It could mean felloval (urge), izgat (agitate) as well in Hungarian: ‘hergel’.

‘hood’ = csukly, kámzsa. (it covers)

‘heap’ = halom, kupac, hepe-hupa, huppanó it means protub-erance.

‘hat’ = kalap, sapka, fejfedő they cover on the top.

‘house’ = ho-az contracted= ház. It defends and covers.

hair’ = haj from har after r>j change..

This word can be cover, defend, lofty, overgrow.

‘hog’ = give relief. Think about hogback = hegybak. Therefore

      hog = hegy (mountain).

However ‘height’ = hegy = understanding elevation as well.

If the elevation is very large than we call it ‘huge’.

It is interesting to hover above the meadow and a hovel in the meadow.

Ho’ does have a variant with ‘v’ = ‘hov’ as most Hungarian basic words. The meaning of ‘ho’ and ‘hov’ is identical, like the Hung. hő–höv, tő–töv, cső–csöv <chɶ–csɶv> (heat, base, pipe) and so forth.

Therefore, hor = hovor.

      //In Hung. csűr – csavar <chuer-chavar>, jós – javas <jós- javas>, hűs – havas <huesh-havash, lés – leves       <lesh-lɛvɛsh> (twist, seer, cool, juicy)//

hover(ing) above a hovel = mansion = house

hover loosing ‘h’ = over. In Hungarian ‘hever’ = rest lazy on something.
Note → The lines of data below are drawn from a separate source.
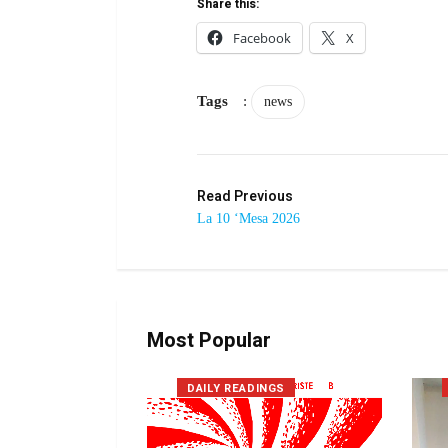
Share this:
Facebook
X
Tags
:
news
Read Previous
La 10 ‘Mesa 2026
Most Popular
DAILY READINGS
English remembers the past here better. We can not say anymore that a bird lays lazy (hever) in the air over the meadow.

We can see after these that by being immersed in the mystery of Hungarian words, we will understand the deeper secrets of adequate English words as well.

And now, being well prepared, let see the words having had ‘sn>h’ change. First see the details and after it the common picture.

  1. snow’ = hó

Because its meaning, we are sure, the basic root Ho is behind it. The meanings-pair of snow: ‘hoar’ strengthens our statement. Now is the question, can we find more proof for it? (It is motivating that hó is in Slovak ‘sneh’.)

  1. snort’ = hortyan <hortjan>

Changing sn>h in snort we receive the following variants: hort.

It looks first unknown, but spelling ‘t’ softly as ‘ty’ <tj> = hort = horty.

From horty > hortyog,

                       hortyol,

                       hortyan. Therefore, the sn>h change brought us the Hungarian word-form carying the English meaning.

  1. snooty’ = beképzelt, felvágós. After sn>h change = ‘hooty’.

Again, on the first glance not recognized, but after changed ‘t’ to ‘ty’ and used front vowels we recive:

            hetyi = ‘hetyke’ with the English meaning of ‘snooty’, like hetyegő.

We can read in the Czuczor-Fogarasi dictionary at the head-word “HETYKE, lásd HEGYKE”: “Rátartósan, nyalkán, kevélykén lába-hegyen lépegető” (standoffish, dashing, haughtily). He tries to look out-standingly: “carry one’s nose high”.

  1. snag’ = everything standing out from somewhere.

After sn>h change =‘hag’ and its pair in English is ‘hog’. The difference between hag is like an outstanding stone, and the hog is more a hump.

We finish proofing here, since our demonstration stated that the ancient basic root ‘Ho’ is standing in its middle. The ‘sn>h’change is real. It is recognizable not just word by word, but the whole system is organized till to the small details. We saw the perfect functioning of a rule in a system and can point to our axiom IX :

If a rule works in a system, then it exists. (IX. Axiom)

       If a rule regularly performs in a system, we can’t question the reality of that system either.

Therefore, we met a real language manifestation:

the deep and overall contact of the English and Hungarian vocabulary.

We could see the pronunciation can change, even in one language, in so many ways that looking for prefabricated sound-modifications in different old or new languages won’t bring right results in linguistics.

For this reason, the readers don’t have to learn all the possible sound-modifications in order to understand the following chapters. Anyway, a sound-modification can only be cat in act after it happened.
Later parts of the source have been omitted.